## TASK TO COMPLETE
Give the number of lines in the data that contain "compare", and nothing more.

Extracted page text data:

- - -

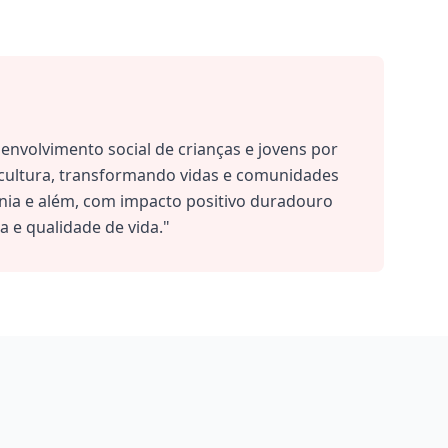
senvolvimento social de crianças e jovens por
 cultura, transformando vidas e comunidades
nia e além, com impacto positivo duradouro
a e qualidade de vida."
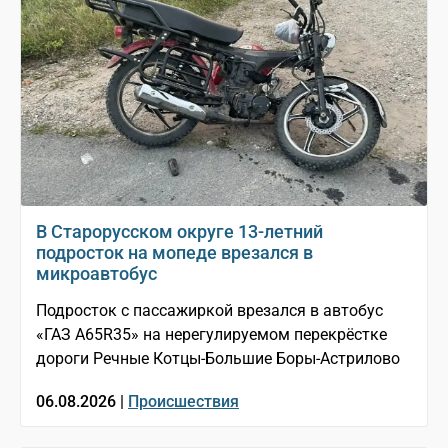
В Старорусском округе 13-летний
подросток на мопеде врезался в
микроавтобус
Подросток с пассажиркой врезался в автобус
«ГАЗ A65R35» на нерегулируемом перекрёстке
дороги Речные Котцы-Большие Боры-Астрилово
06.08.2026 |
Происшествия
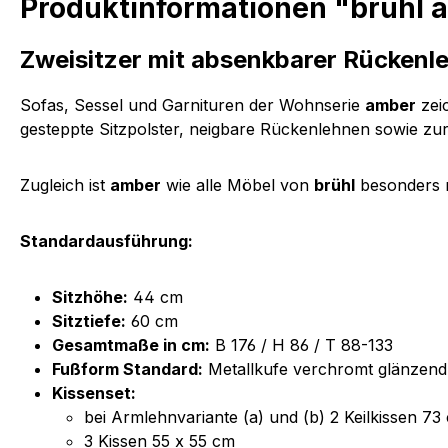
Produktinformationen "brühl a
Zweisitzer mit absenkbarer Rückenl
Sofas, Sessel und Garnituren der Wohnserie
amber
zeic
gesteppte Sitzpolster, neigbare Rückenlehnen sowie zu
Zugleich ist
amber
wie alle Möbel von
brühl
besonders n
Standardausführung:
Sitzhöhe:
44 cm
Sitztiefe:
60 cm
Gesamtmaße in cm:
B 176 / H 86 / T 88-133
Fußform Standard:
Metallkufe verchromt glänzend
Kissenset:
bei Armlehnvariante (a) und (b) 2 Keilkissen 73
3 Kissen 55 x 55 cm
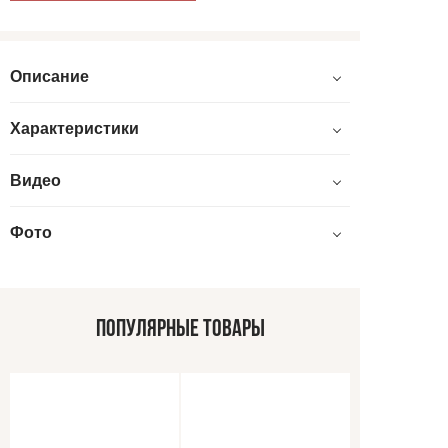
Описание
Характеристики
Видео
Фото
ПОПУЛЯРНЫЕ ТОВАРЫ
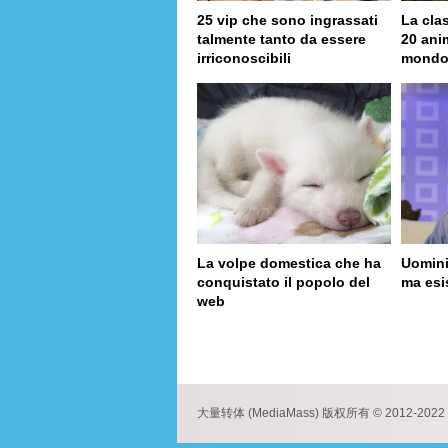
25 vip che sono ingrassati
La clas
talmente tanto da essere
20 anim
irriconoscibili
mond
La volpe domestica che ha
Uomini
conquistato il popolo del
ma esi
web
page
大量转体 (MediaMass) 版权所有 © 2012-2022 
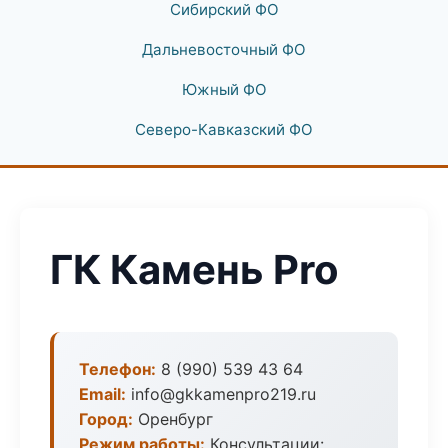
Сибирский ФО
Дальневосточный ФО
Южный ФО
Северо-Кавказский ФО
ГК Камень Pro
Телефон:
8 (990) 539 43 64
Email:
info@gkkamenpro219.ru
Город:
Оренбург
Режим работы:
Консультации:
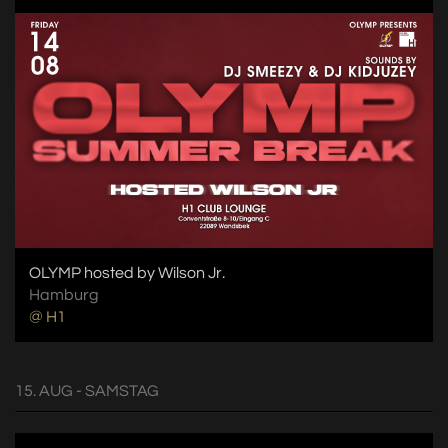
OLYMP hosted by Wilson Jr.
Hamburg
@ H1
15. AUG - SAMSTAG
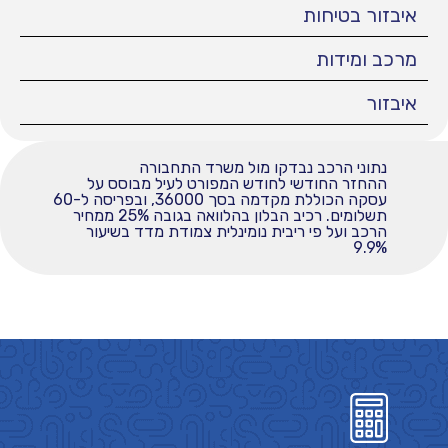
איבזור בטיחות
מרכב ומידות
איבזור
נתוני הרכב נבדקו מול משרד התחבורה
ההחזר החודשי לחודש המפורט לעיל מבוסס על
עסקה הכוללת מקדמה בסך 36000, ובפריסה ל-60
תשלומים. רכיב הבלון בהלוואה בגובה 25% ממחיר
הרכב ועל פי ריבית נומינלית צמודת מדד בשיעור
9.9%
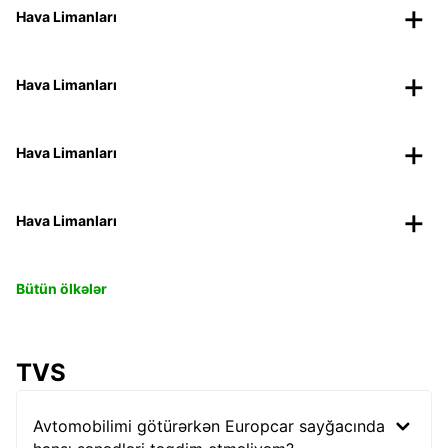
Hava Limanları
Hava Limanları
Hava Limanları
Hava Limanları
Bütün ölkələr
TVS
Avtomobilimi götürərkən Europcar sayğacında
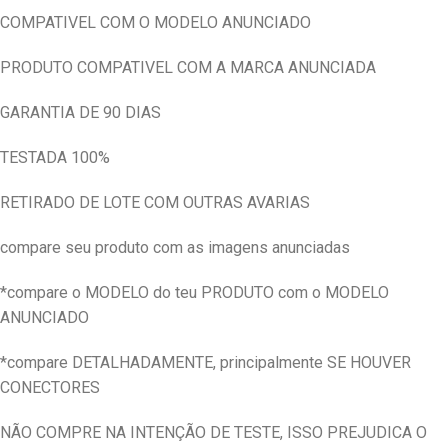
COMPATIVEL COM O MODELO ANUNCIADO
PRODUTO COMPATIVEL COM A MARCA ANUNCIADA
GARANTIA DE 90 DIAS
TESTADA 100%
RETIRADO DE LOTE COM OUTRAS AVARIAS
compare seu produto com as imagens anunciadas
*compare o MODELO do teu PRODUTO com o MODELO
ANUNCIADO
*compare DETALHADAMENTE, principalmente SE HOUVER
CONECTORES
NÃO COMPRE NA INTENÇÃO DE TESTE, ISSO PREJUDICA O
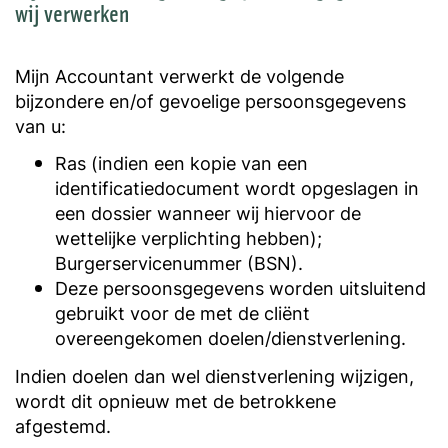
wij verwerken
Mijn Accountant verwerkt de volgende
bijzondere en/of gevoelige persoonsgegevens
van u:
Ras (indien een kopie van een
identificatiedocument wordt opgeslagen in
een dossier wanneer wij hiervoor de
wettelijke verplichting hebben);
Burgerservicenummer (BSN).
Deze persoonsgegevens worden uitsluitend
gebruikt voor de met de cliënt
overeengekomen doelen/dienstverlening.
Indien doelen dan wel dienstverlening wijzigen,
wordt dit opnieuw met de betrokkene
afgestemd.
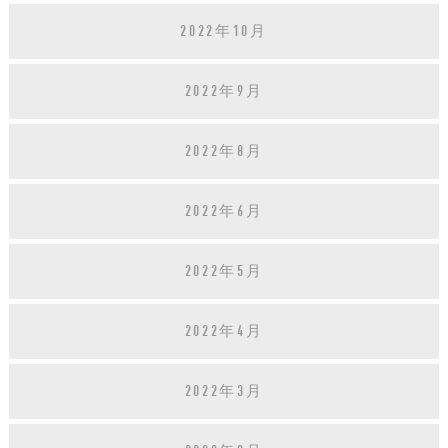
2022年10月
2022年9月
2022年8月
2022年6月
2022年5月
2022年4月
2022年3月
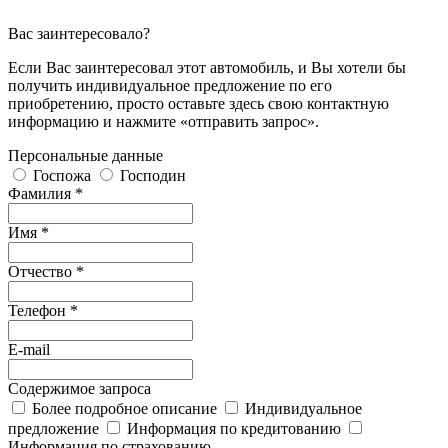
Вас заинтересовало?
Если Вас заинтересовал этот автомобиль, и Вы хотели бы
получить индивидуальное предложение по его
приобретению, просто оставьте здесь свою контактную
информацию и нажмите «отправить запрос».
Персональные данные
Госпожа
Господин
Фамилия *
Имя *
Отчество *
Телефон *
E-mail
Содержимое запроса
Более подробное описание
Индивидуальное
предложение
Информация по кредитованию
Информация по страхованию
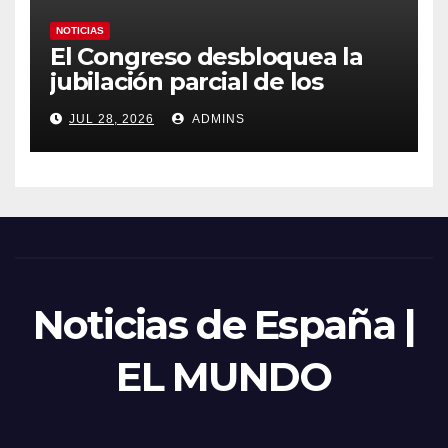
NOTICIAS
El Congreso desbloquea la
jubilación parcial de los
trabajadores laborales del
JUL 28, 2026
ADMINS
sector público
Noticias de España |
EL MUNDO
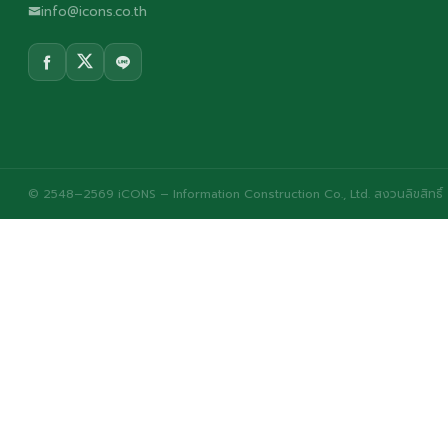
info@icons.co.th
© 2548–2569 iCONS – Information Construction Co., Ltd. สงวนลิขสิทธิ์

- - -

## SOLUTION TO THIS EXERCISE
3